Che io non mi sia mai sentita malata, riguardo la mia identità di genere, credo sia inutile ripeterlo, altrettanto che la disforia sia stata riclassificata in incongruenza di genere, depatologizzandola definitivamente – anche se ICD-11 entrerà in vigore l’anno prossimo. Ma tant’è.

Finita la visita vengo affidata a tre infermiere – tutte gentilissime! – per fissare gli appuntamenti per gli esami richiesti e la visita di controllo.

Noto che per un esame ho l’esenzione e un’infermiera torna dalla dottoressa per aggiungerla. Ritornata mi accorgo che c’è ancora la spunta su “non esente” senza controfirma e torna nuovamente dalla dottoressa.

Mi scuso per il disturbo e mi rispondono: “non si preoccupi cara… ah, scusi, signore”. “No, no, va benissimo ‘cara’, preferisco!”. Sorridono.

Potevo essere più chiara di così? Sì, lo sarò, quando “Chiara” sarà il nome indicato sulla mia carta d’identità.

Finito il trattamento per eliminare la barba, credo proprio sarà il caso di lavorare sulla mia voce.

Certificato psichiatrico

È pronto da quasi una settimana ma sono riuscita a ritirarlo solo oggi.

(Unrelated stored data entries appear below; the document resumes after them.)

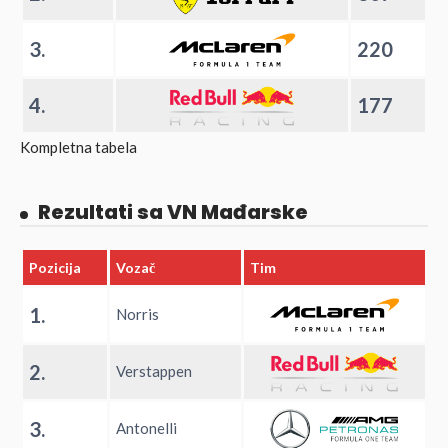
3.
220
4.
177
Kompletna tabela
Rezultati sa VN Mađarske
Pozicija
Vozač
Tim
1.
Norris
2.
Verstappen
3.
Antonelli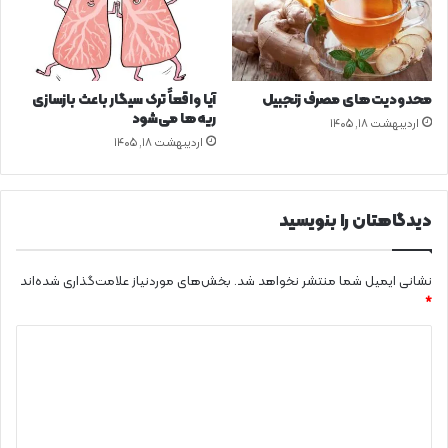
ت
م
ا
ع
ی
محدودیت‌های مصرف زنجبیل
آیا واقعاً ترک سیگار باعث بازسازی
د
ریه‌ها می‌شود
اردیبهشت ۱۸, ۱۴۰۵
ر
اردیبهشت ۱۸, ۱۴۰۵
س
ط
ح
دیدگاهتان را بنویسید
ا
س
ت
نشانی ایمیل شما منتشر نخواهد شد.
بخش‌های موردنیاز علامت‌گذاری شده‌اند
ا
*
ن
ا
د
ر
ی
د
ب
د
ی
گ
ل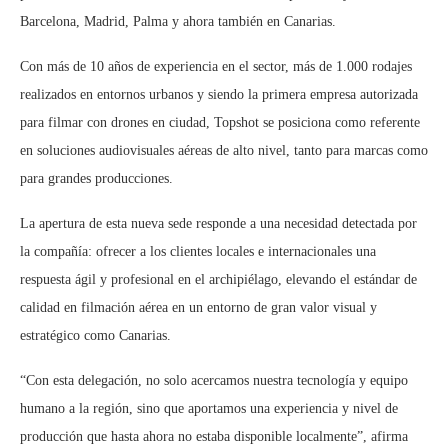
Barcelona, Madrid, Palma y ahora también en Canarias.
Con más de 10 años de experiencia en el sector, más de 1.000 rodajes
realizados en entornos urbanos y siendo la primera empresa autorizada
para filmar con drones en ciudad, Topshot se posiciona como referente
en soluciones audiovisuales aéreas de alto nivel, tanto para marcas como
para grandes producciones.
La apertura de esta nueva sede responde a una necesidad detectada por
la compañía: ofrecer a los clientes locales e internacionales una
respuesta ágil y profesional en el archipiélago, elevando el estándar de
calidad en filmación aérea en un entorno de gran valor visual y
estratégico como Canarias.
“Con esta delegación, no solo acercamos nuestra tecnología y equipo
humano a la región, sino que aportamos una experiencia y nivel de
producción que hasta ahora no estaba disponible localmente”, afirma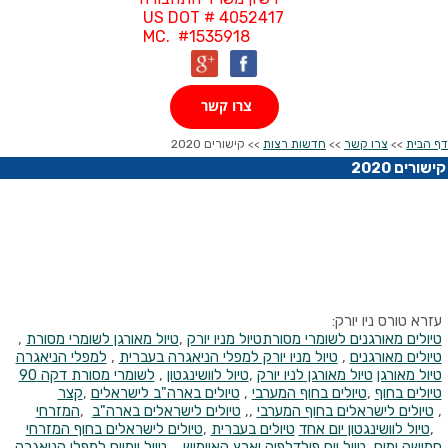
US DOT # 4052417
MC. #1535918
צרו קשר
דף הבית
>>
צרו קשר
>>
חדשות רצות
>> קישורים 2020
קישורים 2020
עזרא טורס ניו יורק:
טיולים מאורגנים לשומרי מסורת
טיול מניו יורק
,
טיול מאורגן לשומרי מסורת
,
טיולים מאורגנים
,
טיול מניו יורק למפלי הניאגרה בעברית
,
למפלי הניאגרה
טיול מאורגן
טיול מאורגן לניו יורק
,
טיול לוושינגטון
,
לשומרי מסורת דקה 90
טיולים בחוף
,
טיולים בחוף המערבי
,
טיולים בארה"ב לישראלים
,
קצר
,
טיולים לישראלים בחוף המערבי
,,
טיולים לישראלים בארה"ב
,
המזרחי
,
טיול לוושינגטון יום אחד
טיולים בעברית
,
טיולים לישראלים בחוף המזרחי
חמישה ימים
,
טיול יום פילדלפיה וארץ האיימיש
,
טיול יומיים למפלי הניאגרה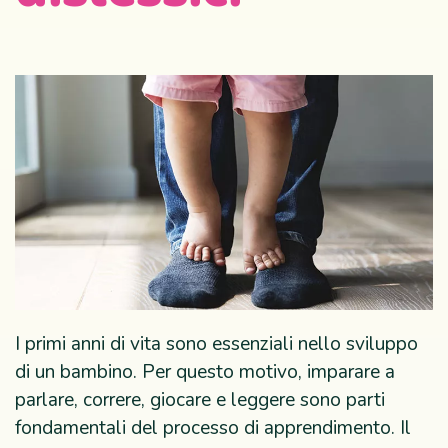
I primi anni di vita sono essenziali nello sviluppo
di un bambino. Per questo motivo, imparare a
parlare, correre, giocare e leggere sono parti
fondamentali del processo di apprendimento. Il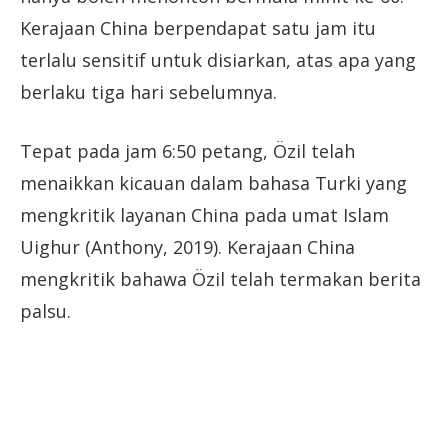
Kerajaan China berpendapat satu jam itu
terlalu sensitif untuk disiarkan, atas apa yang
berlaku tiga hari sebelumnya.
Tepat pada jam 6:50 petang, Özil telah
menaikkan kicauan dalam bahasa Turki yang
mengkritik layanan China pada umat Islam
Uighur (Anthony, 2019). Kerajaan China
mengkritik bahawa Özil telah termakan berita
palsu.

Dopo l’ultimo colloquio telefonico e il percorso percorso psicologico al CPS, sono finalmente certificata per disforia di genere senza altre patologie di tipo psicologico/psichiatrico e senza necessità di psicofarmaci.

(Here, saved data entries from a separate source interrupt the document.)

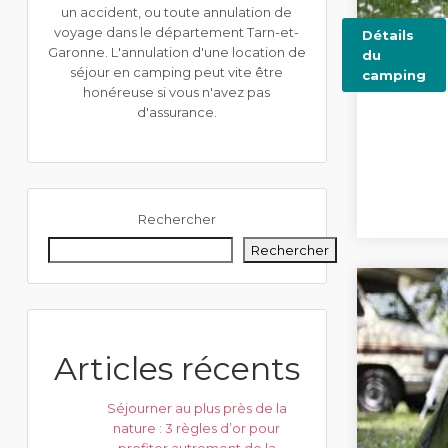
un accident, ou toute annulation de
voyage dans le département Tarn-et-
Détails
Garonne. L'annulation d'une location de
du
séjour en camping peut vite être
camping
honéreuse si vous n'avez pas
d'assurance.
Rechercher
Rechercher
Articles récents
Séjourner au plus près de la
nature : 3 règles d’or pour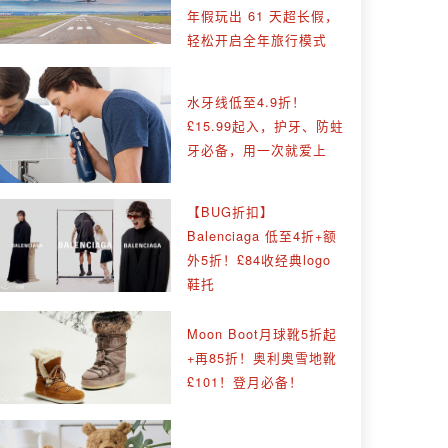
年假玩出 61 天超长假，
轻松开启全年旅行模式
水牙线低至4.9折！
£15.99起入，护牙、防蛀
牙必备，用一次就爱上
【BUG折扣】
Balenciaga 低至4折+额
外5折！£84收经典logo
鞋托
Moon Boot月球靴5折起
+再85折！奥利奥雪地靴
£101！登月必备！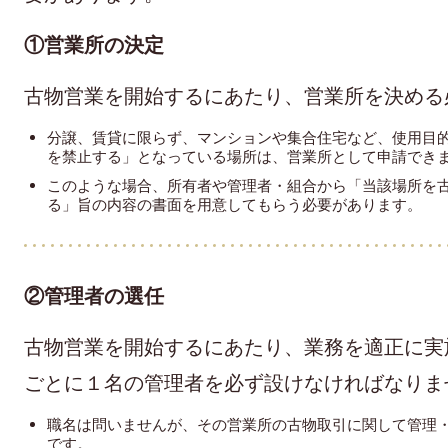
①営業所の決定
古物営業を開始するにあたり、営業所を決める
分譲、賃貸に限らず、マンションや集合住宅など、使用目
を禁止する」となっている場所は、営業所として申請でき
このような場合、所有者や管理者・組合から「当該場所を
る」旨の内容の書面を用意してもらう必要があります。
②管理者の選任
古物営業を開始するにあたり、業務を適正に実
ごとに１名の管理者を必ず設けなければなりま
職名は問いませんが、その営業所の古物取引に関して管理
です。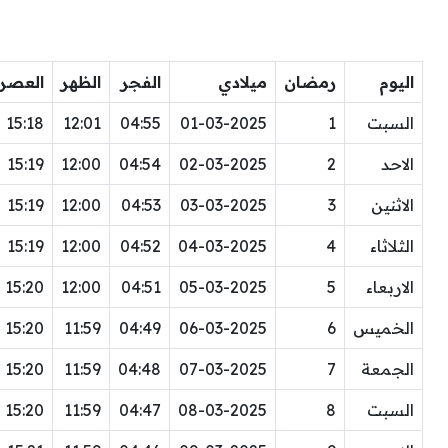
اليوم
رمضان
ميلادي
الفجر
الظهر
العصر
السبت
1
01-03-2025
04:55
12:01
15:18
الاحد
2
02-03-2025
04:54
12:00
15:19
الاثنين
3
03-03-2025
04:53
12:00
15:19
الثلاثاء
4
04-03-2025
04:52
12:00
15:19
الاربعاء
5
05-03-2025
04:51
12:00
15:20
الخميس
6
06-03-2025
04:49
11:59
15:20
الجمعة
7
07-03-2025
04:48
11:59
15:20
السبت
8
08-03-2025
04:47
11:59
15:20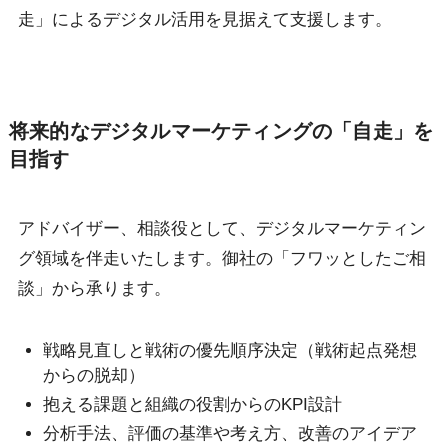
走」によるデジタル活用を見据えて支援します。
将来的なデジタルマーケティングの「自走」を
目指す
アドバイザー、相談役として、デジタルマーケティン
グ領域を伴走いたします。御社の「フワッとしたご相
談」から承ります。
戦略見直しと戦術の優先順序決定（戦術起点発想
からの脱却）
抱える課題と組織の役割からのKPI設計
分析手法、評価の基準や考え方、改善のアイデア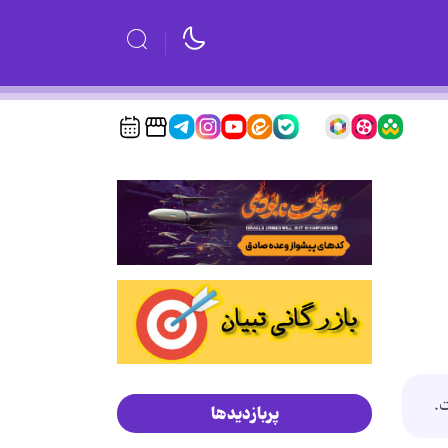
.
پربازدیدها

Credo di aver già detto migliaia di volte che preferisco il termine incongruenza di genere… ma fino al gennaio 2022 non entrerà in vigore l’ICD-11 e secondo gli attuali DSM-V e ICD-10, seguendo i quali è stata stilata la mia diagnosi, la disforia di genere è ancora classificata fra le patologie. 😞

Certificato psichiatrico

In ogni caso, leggere un mio certificato redatto al femminile, beh lo sapete… mi commuovo facilmente!